GIVEN DATA:

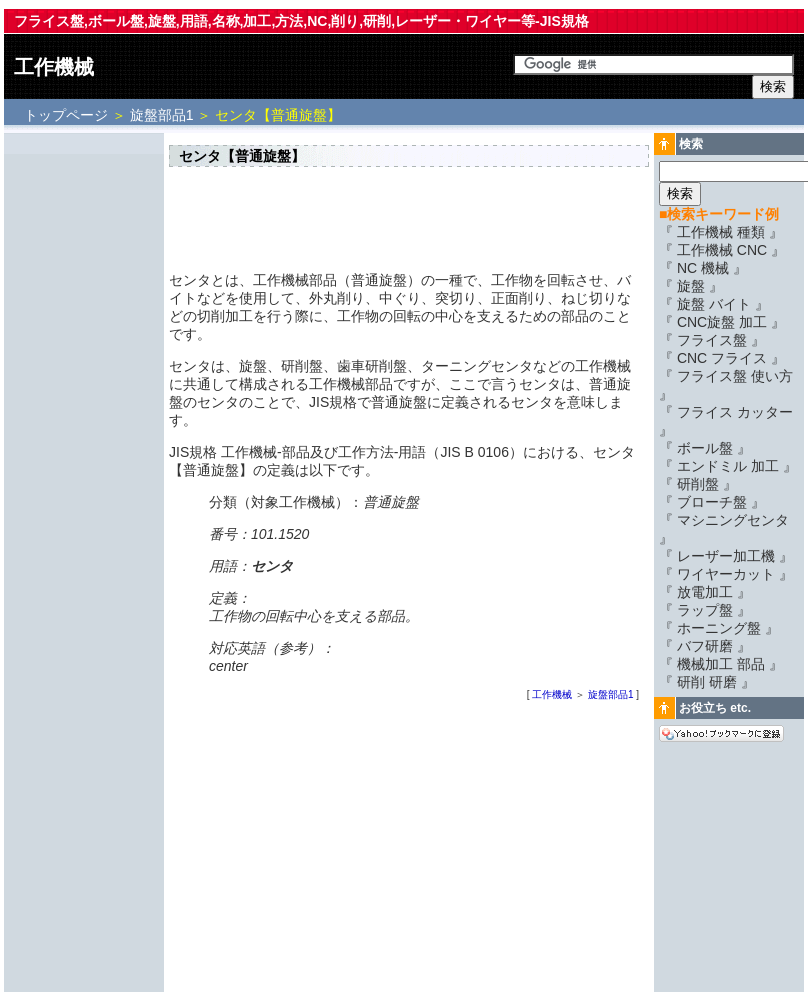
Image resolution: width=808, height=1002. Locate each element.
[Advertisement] (84, 437)
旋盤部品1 (162, 115)
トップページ (68, 115)
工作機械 (54, 67)
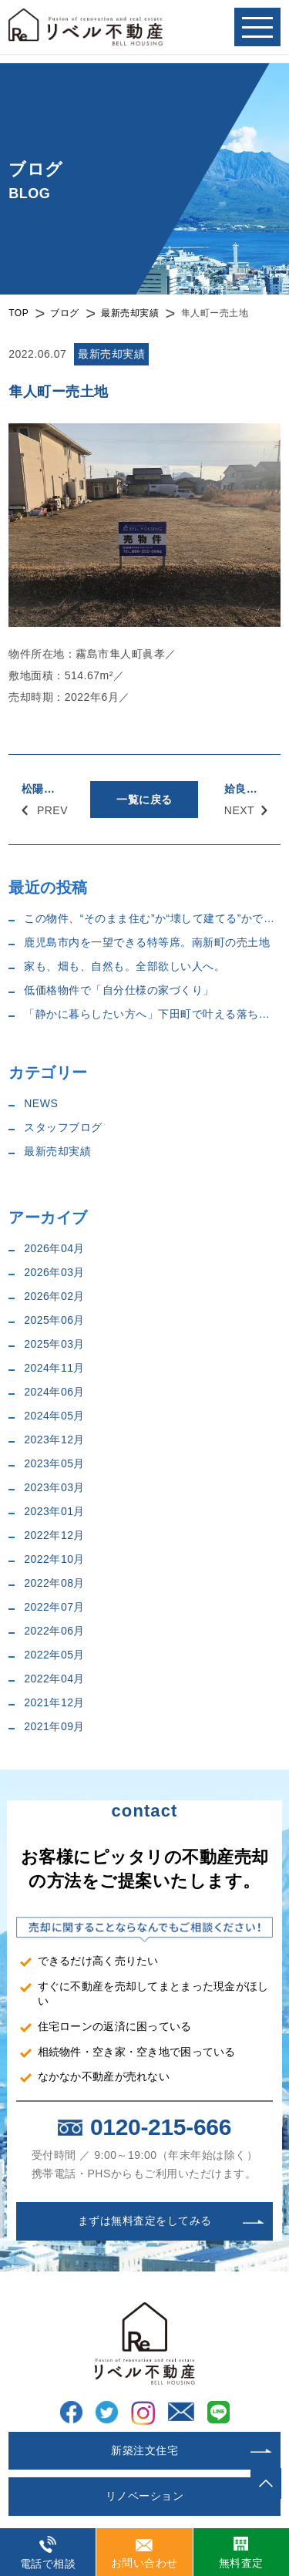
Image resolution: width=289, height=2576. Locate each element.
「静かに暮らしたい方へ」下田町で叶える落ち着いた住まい (152, 1014)
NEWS (41, 1103)
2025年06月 (54, 1320)
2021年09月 (54, 1726)
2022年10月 (54, 1559)
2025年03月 (54, 1344)
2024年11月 (54, 1368)
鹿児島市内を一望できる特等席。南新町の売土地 (147, 942)
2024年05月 (54, 1415)
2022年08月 (54, 1583)
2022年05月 (54, 1654)
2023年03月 (54, 1487)
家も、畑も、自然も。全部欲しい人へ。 (124, 966)
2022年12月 (54, 1535)
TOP (18, 313)
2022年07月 (54, 1607)
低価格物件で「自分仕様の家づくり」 (119, 990)
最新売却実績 (130, 313)
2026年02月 (54, 1296)
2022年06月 (54, 1631)
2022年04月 (54, 1678)
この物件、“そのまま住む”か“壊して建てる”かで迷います (152, 918)
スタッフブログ (63, 1127)
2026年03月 (54, 1272)
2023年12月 (54, 1439)
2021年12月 (54, 1702)
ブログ (64, 313)
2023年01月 (54, 1511)
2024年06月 (54, 1392)
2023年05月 (54, 1463)
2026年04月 (54, 1248)
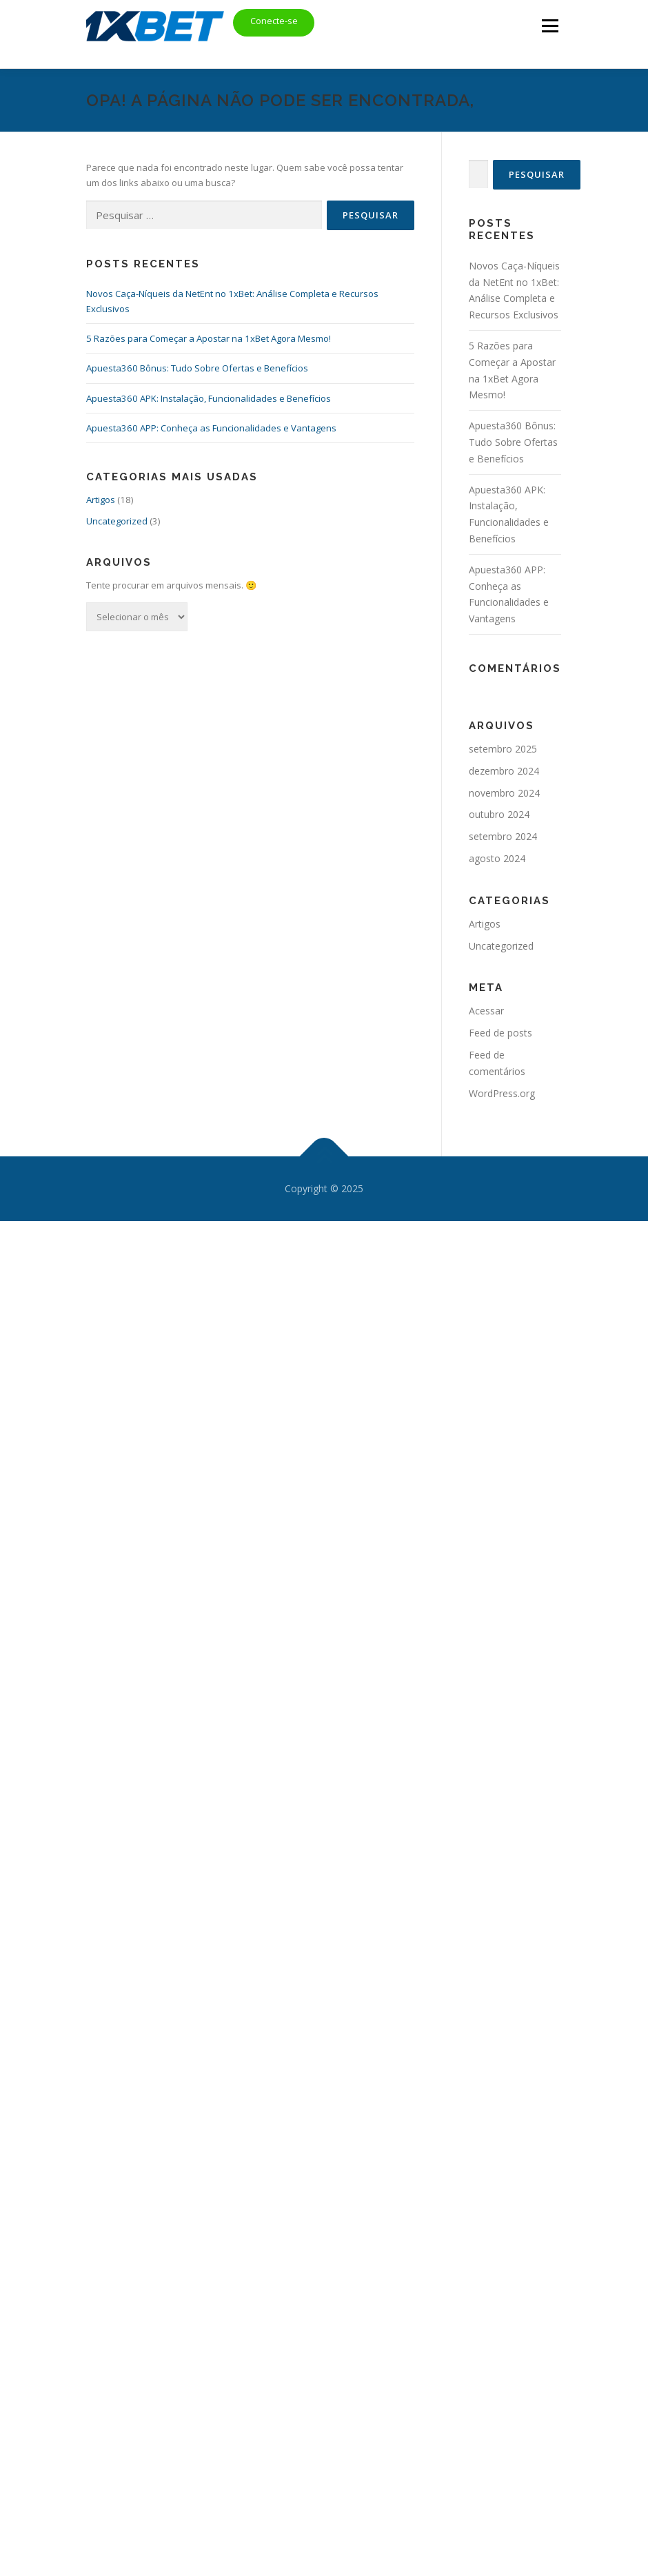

EXERCISE INSTRUCTIONS: Check the listing for the word "resolution". Show each line that has it.

THE ANSWER:
Image resolution: width=808, height=1002. Locate each element.
Image resolution: width=289, height=2576. Locate each element.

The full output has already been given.